12-14-2011 02:00 PM
Actually i've 50 lacks observations to sort it
And if i'm using Proc Sort tecnique to sort the data it is taking to much time to sort it
Sometime it is taking 30 min or more CPU Time
Can anybody suggest me the best solution to sort the data so that i can done my task very faster in case of low space ?
Which SAS options should i use to optimise the Proc Sort ?
12-14-2011 02:27 PM
I think you've asked this before. 5,000,000 is not a large number of records for SAS and the sort time should be measured in seconds not minutes.
What kind of computer are you using?
How much free disk space to you have?
How much memory does your system have?
How many variables are in the file?
How many variables are you sorting on?
12-14-2011 02:52 PM
There are about to sort 2 variables
Dataset capacity is 3 GB
Observation number is more than 1.5 million
System capacity is 4 GB in specific drive where only we are working
And actual time is more than 3 to 4 hrs.
12-14-2011 06:39 PM
I think your need for optimization is resulting from the size of your file. I've been using SAS for more than 37 years, but don't have an answer for everything yet. However, I'm intrigued by your question, thus am going to repost it in another thread here, as well as on SAS-L.
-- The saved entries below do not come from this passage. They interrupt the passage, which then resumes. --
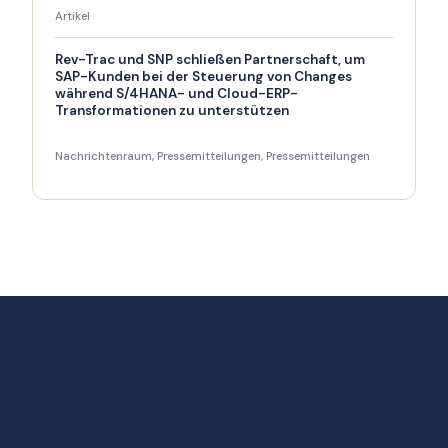
Artikel
Rev-Trac und SNP schließen Partnerschaft, um
SAP-Kunden bei der Steuerung von Changes
während S/4HANA- und Cloud-ERP-
Transformationen zu unterstützen
Nachrichtenraum
,
Pressemitteilungen
,
Pressemitteilungen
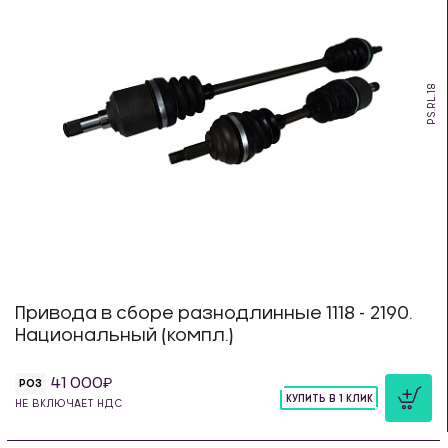
PS.RL.18
Привода в сборе разнодлинные 1118 - 2190.
Национальный (компл.)
41 000
РОЗ
КУПИТЬ В 1 КЛИК
НЕ ВКЛЮЧАЕТ НДС
шт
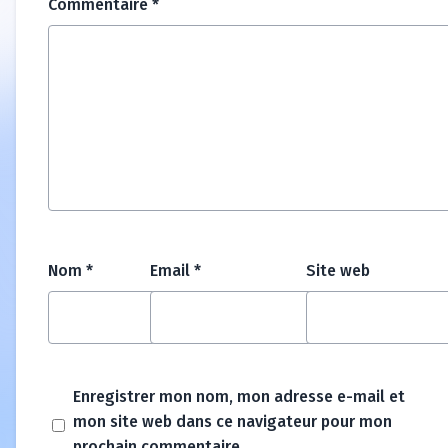
Commentaire
*
Nom
*
Email
*
Site web
Enregistrer mon nom, mon adresse e-mail et
mon site web dans ce navigateur pour mon
prochain commentaire.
One can easily create a file that only contains the variables you are sorting on, number the records, sort the file based on those two variables, and then resort the file back to its original order.
The time for doing such a task is extremely less than the time required to sort the entire file.
However, what I don't know, is whether one can then use the new file to establish an index for the original file.
I'll let you know what I find out.
12-14-2011 07:08 PM
I don't have an answer yet, but have been offered one option that might be a lead: the tagsort option on proc sort. I'm skeptical as the documentation states that it might INCREASE processing time, but the description is doing what I was suggesting. I don't have time to test it, but it might be worth a try.
12-14-2011 07:19 PM
A good place to start when investigating such problems is the SAS Support site. Search using the key words PROC SORT PERFORMANCE and you will get many useful links.
If you are using SAS under Windows this might be helpful:
12-14-2011 07:23 PM
Thanks, but I had already looked there. Using tagsort, on my system at least, will reduce the cpu time from 2.6 seconds, to about 1.6 seconds. However, only using the required variables, reduced the time to about 0.2 seconds. What I'm looking for is a way to capitalize on that.